## TASK OBJECTIVE
Copy each line of the entries that contains the word "Berlanga".

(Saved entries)
================================

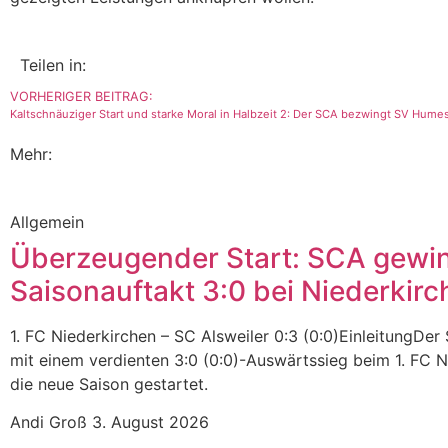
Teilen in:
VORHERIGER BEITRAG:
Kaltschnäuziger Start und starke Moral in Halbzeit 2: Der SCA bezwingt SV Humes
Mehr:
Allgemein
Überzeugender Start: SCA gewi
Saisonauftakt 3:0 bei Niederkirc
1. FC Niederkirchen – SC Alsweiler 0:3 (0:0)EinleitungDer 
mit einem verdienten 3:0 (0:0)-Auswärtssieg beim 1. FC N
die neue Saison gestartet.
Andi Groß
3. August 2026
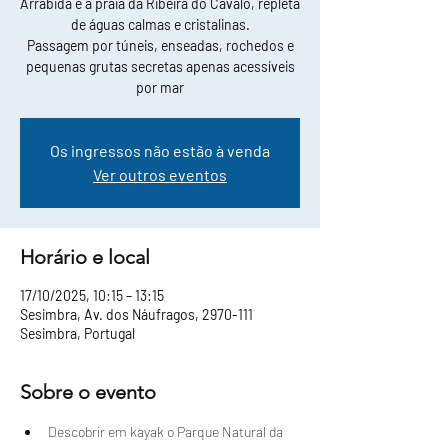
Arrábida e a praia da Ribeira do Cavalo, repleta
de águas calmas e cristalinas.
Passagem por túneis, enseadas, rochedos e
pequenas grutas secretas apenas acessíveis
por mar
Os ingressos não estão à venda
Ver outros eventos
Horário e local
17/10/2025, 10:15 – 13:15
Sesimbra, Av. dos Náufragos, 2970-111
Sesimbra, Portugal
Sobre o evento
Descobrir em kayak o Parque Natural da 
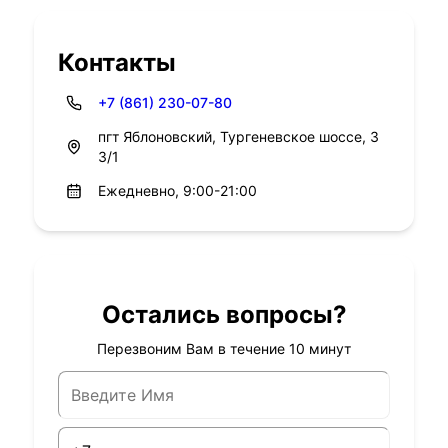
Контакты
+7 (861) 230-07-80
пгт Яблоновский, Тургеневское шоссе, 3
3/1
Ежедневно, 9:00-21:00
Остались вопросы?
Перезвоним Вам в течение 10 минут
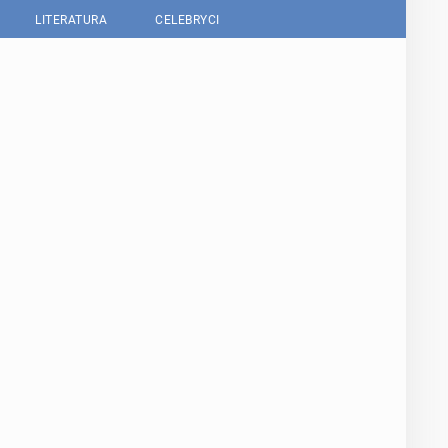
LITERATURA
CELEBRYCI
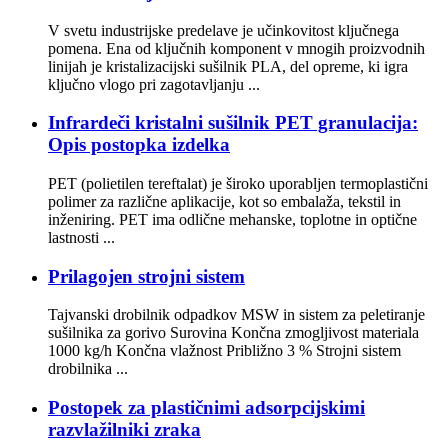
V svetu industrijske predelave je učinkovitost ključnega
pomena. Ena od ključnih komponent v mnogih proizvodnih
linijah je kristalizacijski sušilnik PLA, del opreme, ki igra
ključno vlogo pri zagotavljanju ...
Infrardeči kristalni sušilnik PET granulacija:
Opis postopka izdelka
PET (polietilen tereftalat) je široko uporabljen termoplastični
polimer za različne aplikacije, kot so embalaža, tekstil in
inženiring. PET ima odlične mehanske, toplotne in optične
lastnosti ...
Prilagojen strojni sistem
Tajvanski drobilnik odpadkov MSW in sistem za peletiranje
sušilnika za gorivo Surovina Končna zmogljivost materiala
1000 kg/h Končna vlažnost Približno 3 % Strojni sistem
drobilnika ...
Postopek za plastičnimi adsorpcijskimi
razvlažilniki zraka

================================

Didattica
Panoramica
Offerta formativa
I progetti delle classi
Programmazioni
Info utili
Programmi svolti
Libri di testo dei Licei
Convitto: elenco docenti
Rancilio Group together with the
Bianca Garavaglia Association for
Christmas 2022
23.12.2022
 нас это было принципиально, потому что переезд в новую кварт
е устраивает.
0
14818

================================

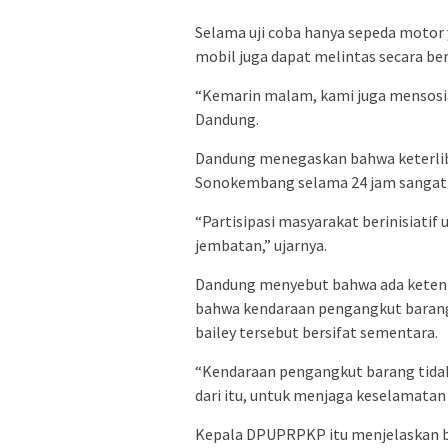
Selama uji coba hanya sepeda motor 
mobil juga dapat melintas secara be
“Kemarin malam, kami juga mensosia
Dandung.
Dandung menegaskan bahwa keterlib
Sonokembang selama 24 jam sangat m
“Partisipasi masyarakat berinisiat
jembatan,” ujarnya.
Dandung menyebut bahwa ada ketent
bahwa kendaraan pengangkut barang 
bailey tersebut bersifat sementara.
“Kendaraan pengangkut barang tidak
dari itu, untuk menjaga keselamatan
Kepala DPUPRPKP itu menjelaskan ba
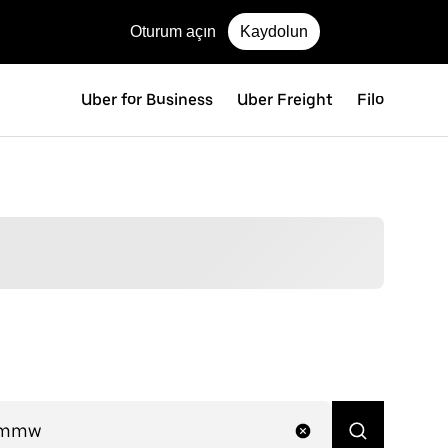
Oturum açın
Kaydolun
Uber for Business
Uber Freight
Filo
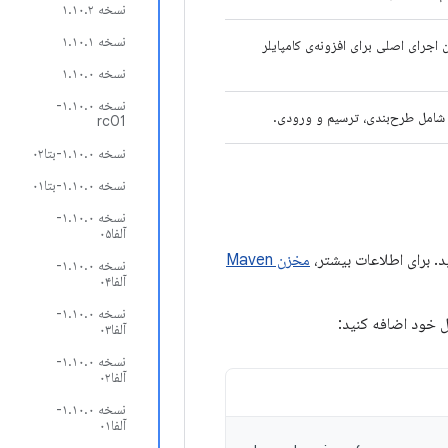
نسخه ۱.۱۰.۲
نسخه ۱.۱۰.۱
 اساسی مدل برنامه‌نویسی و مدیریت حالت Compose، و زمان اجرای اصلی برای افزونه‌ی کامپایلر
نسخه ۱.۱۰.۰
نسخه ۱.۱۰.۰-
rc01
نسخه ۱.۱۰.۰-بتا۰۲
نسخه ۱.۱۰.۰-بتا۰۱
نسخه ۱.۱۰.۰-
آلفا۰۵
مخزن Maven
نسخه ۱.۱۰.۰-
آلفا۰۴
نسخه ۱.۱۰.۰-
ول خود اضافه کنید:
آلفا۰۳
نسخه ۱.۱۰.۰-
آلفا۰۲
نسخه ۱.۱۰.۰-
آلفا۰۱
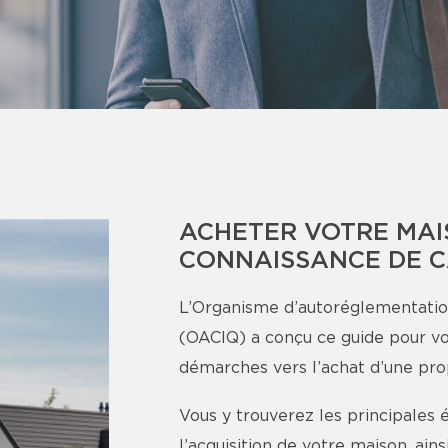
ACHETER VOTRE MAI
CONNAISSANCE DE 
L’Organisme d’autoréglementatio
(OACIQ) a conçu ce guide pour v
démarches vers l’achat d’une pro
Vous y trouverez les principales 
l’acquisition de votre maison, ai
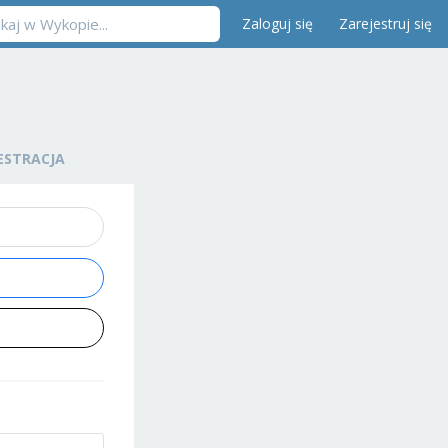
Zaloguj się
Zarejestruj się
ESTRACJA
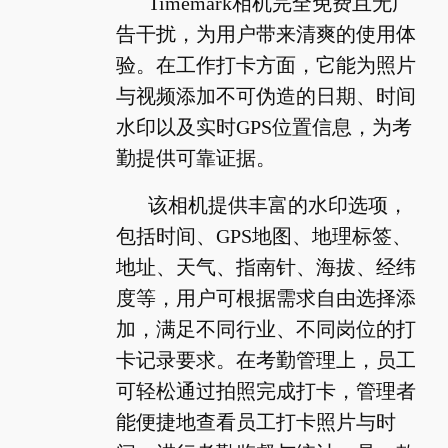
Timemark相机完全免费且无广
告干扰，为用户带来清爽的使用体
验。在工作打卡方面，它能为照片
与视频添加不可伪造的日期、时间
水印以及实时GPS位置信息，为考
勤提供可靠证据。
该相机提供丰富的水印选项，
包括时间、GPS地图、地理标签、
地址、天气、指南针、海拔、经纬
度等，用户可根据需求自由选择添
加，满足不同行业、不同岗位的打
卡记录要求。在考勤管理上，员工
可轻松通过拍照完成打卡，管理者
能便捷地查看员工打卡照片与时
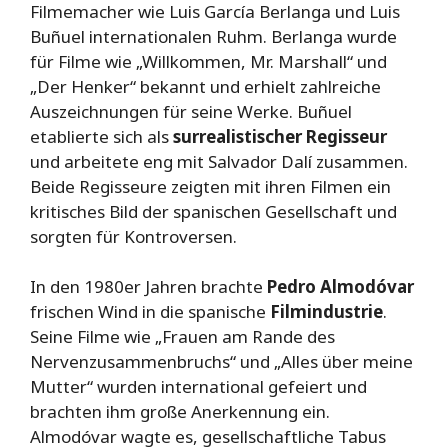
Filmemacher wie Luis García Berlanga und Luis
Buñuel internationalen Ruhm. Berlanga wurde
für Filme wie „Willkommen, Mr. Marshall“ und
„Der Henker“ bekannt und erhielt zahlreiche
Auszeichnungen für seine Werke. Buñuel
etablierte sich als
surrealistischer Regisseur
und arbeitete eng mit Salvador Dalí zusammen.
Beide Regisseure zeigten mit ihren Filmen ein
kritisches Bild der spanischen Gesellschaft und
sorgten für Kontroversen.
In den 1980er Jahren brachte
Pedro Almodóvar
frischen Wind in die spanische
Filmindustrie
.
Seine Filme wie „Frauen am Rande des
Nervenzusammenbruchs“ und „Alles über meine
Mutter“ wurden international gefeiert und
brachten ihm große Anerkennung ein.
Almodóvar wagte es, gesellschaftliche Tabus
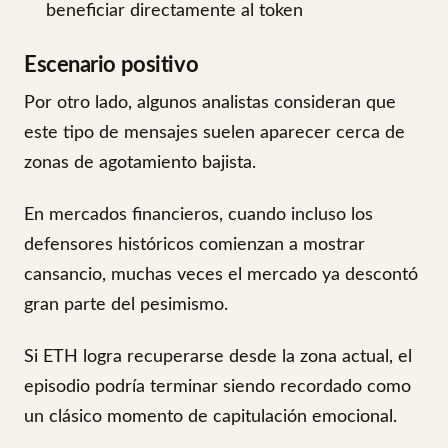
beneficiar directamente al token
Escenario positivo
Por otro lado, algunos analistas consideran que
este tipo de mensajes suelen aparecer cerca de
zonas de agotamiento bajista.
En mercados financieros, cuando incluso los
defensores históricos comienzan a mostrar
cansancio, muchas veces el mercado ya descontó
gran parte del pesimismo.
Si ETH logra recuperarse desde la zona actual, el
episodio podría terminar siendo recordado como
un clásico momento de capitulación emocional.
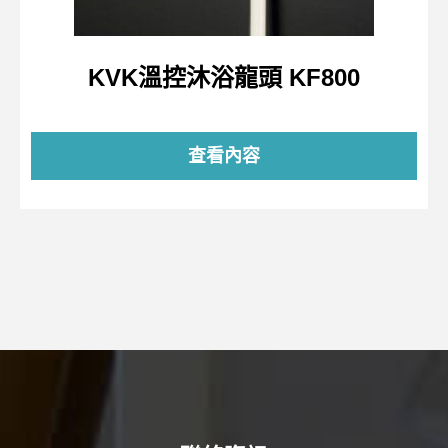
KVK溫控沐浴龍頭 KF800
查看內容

================================

## EXERCISE SOLUTION
Filmemacher wie Luis García Berlanga und Luis
Buñuel internationalen Ruhm. Berlanga wurde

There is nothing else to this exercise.